(Saved data entries)

::::

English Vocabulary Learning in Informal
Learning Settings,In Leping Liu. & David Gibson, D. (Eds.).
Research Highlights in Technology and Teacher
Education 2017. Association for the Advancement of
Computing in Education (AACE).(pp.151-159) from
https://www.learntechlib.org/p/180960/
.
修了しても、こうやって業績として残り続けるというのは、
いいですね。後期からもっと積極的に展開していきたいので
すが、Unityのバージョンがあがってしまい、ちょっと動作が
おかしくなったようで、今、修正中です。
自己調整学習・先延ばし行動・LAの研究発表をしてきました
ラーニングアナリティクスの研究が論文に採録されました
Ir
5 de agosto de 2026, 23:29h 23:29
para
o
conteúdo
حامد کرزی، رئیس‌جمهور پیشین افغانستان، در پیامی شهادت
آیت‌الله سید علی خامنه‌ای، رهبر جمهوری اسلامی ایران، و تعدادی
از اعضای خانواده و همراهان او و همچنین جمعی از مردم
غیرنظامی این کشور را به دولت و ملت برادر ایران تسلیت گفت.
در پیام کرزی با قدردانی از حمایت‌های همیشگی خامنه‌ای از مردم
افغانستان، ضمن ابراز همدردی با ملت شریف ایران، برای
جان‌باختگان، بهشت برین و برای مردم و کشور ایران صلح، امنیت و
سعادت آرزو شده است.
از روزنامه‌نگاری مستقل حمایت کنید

::::

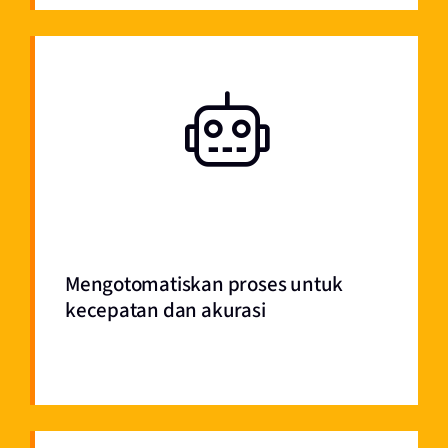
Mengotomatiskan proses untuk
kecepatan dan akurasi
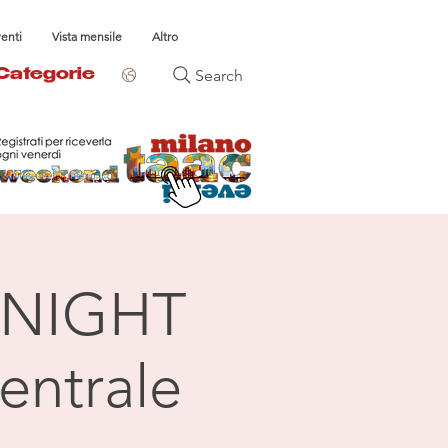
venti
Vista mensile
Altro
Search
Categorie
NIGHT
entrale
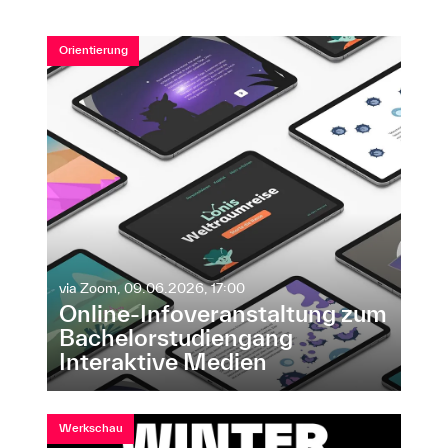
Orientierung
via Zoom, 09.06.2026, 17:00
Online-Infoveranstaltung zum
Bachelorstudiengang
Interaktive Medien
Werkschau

::::

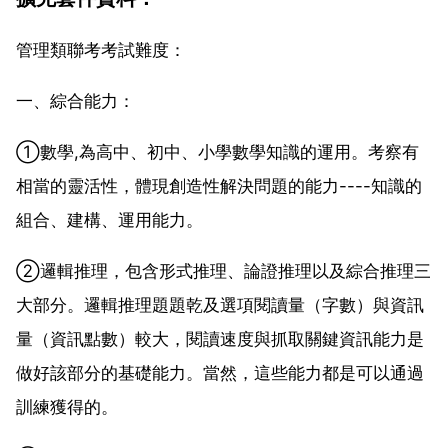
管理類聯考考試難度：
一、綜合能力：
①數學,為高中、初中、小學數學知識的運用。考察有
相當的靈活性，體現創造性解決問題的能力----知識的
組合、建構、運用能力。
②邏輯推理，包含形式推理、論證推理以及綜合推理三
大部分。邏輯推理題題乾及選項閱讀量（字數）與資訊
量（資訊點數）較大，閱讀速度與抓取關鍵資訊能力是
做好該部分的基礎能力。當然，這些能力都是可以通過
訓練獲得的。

::::

PROBLEM TO SOLVE:
Please output exactly the lines between the one holding "English Vocabulary Learning in Informal" and the one holding "از روزنامه‌نگاری مستقل حمایت کنید" in the records above, inclusive, and nothing more.

SOLUTION TO THIS PROBLEM:
English Vocabulary Learning in Informal
Learning Settings,In Leping Liu. & David Gibson, D. (Eds.).
Research Highlights in Technology and Teacher
Education 2017. Association for the Advancement of
Computing in Education (AACE).(pp.151-159) from
https://www.learntechlib.org/p/180960/
.
修了しても、こうやって業績として残り続けるというのは、
いいですね。後期からもっと積極的に展開していきたいので
すが、Unityのバージョンがあがってしまい、ちょっと動作が
おかしくなったようで、今、修正中です。
自己調整学習・先延ばし行動・LAの研究発表をしてきました
ラーニングアナリティクスの研究が論文に採録されました
Ir
5 de agosto de 2026, 23:29h 23:29
para
o
conteúdo
حامد کرزی، رئیس‌جمهور پیشین افغانستان، در پیامی شهادت
آیت‌الله سید علی خامنه‌ای، رهبر جمهوری اسلامی ایران، و تعدادی
از اعضای خانواده و همراهان او و همچنین جمعی از مردم
غیرنظامی این کشور را به دولت و ملت برادر ایران تسلیت گفت.
در پیام کرزی با قدردانی از حمایت‌های همیشگی خامنه‌ای از مردم
افغانستان، ضمن ابراز همدردی با ملت شریف ایران، برای
جان‌باختگان، بهشت برین و برای مردم و کشور ایران صلح، امنیت و
سعادت آرزو شده است.
از روزنامه‌نگاری مستقل حمایت کنید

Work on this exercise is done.